# Intro
This is a notebook that introduces some of the data and concepts we will be working with

In [None]:
import pandas as pd
import geopandas as gpd
pd.set_option('display.max_columns', None)
from shapely.geometry import Point, LineString, Polygon
import rasterio
from rasterio.plot import show
from rasterio.mask import mask
import os

## Paths to some of the data

In [None]:
path = "../../synced-data/population-exploration/"

village_boundaries_filename = os.path.join(path,"Rwanda Village Boundaries/Village.shp")

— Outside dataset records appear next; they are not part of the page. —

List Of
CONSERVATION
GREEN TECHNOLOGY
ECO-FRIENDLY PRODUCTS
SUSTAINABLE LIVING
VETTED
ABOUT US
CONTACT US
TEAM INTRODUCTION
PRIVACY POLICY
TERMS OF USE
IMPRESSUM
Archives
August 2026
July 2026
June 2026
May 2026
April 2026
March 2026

highway_primary_filename = os.path.join(path, "rwanda_highway-primary.geojson")
highway_residential_filename = os.path.join(path, "rwanda_highway-residential.geojson")
highway_secondary_filename = os.path.join(path, "rwanda_highway-secondary.geojson")
highway_tertiary_filename = os.path.join(path, "rwanda_highway-tertiary.geojson")
highway_trunk_filename = os.path.join(path, "rwanda_highway-trunk.geojson")
highway_unclassified_filename = os.path.join(path, "rwanda_highway-unclassified.geojson")

rwa_pop_2020_filename = os.path.join(path, "rwa_ppp_2020.tif")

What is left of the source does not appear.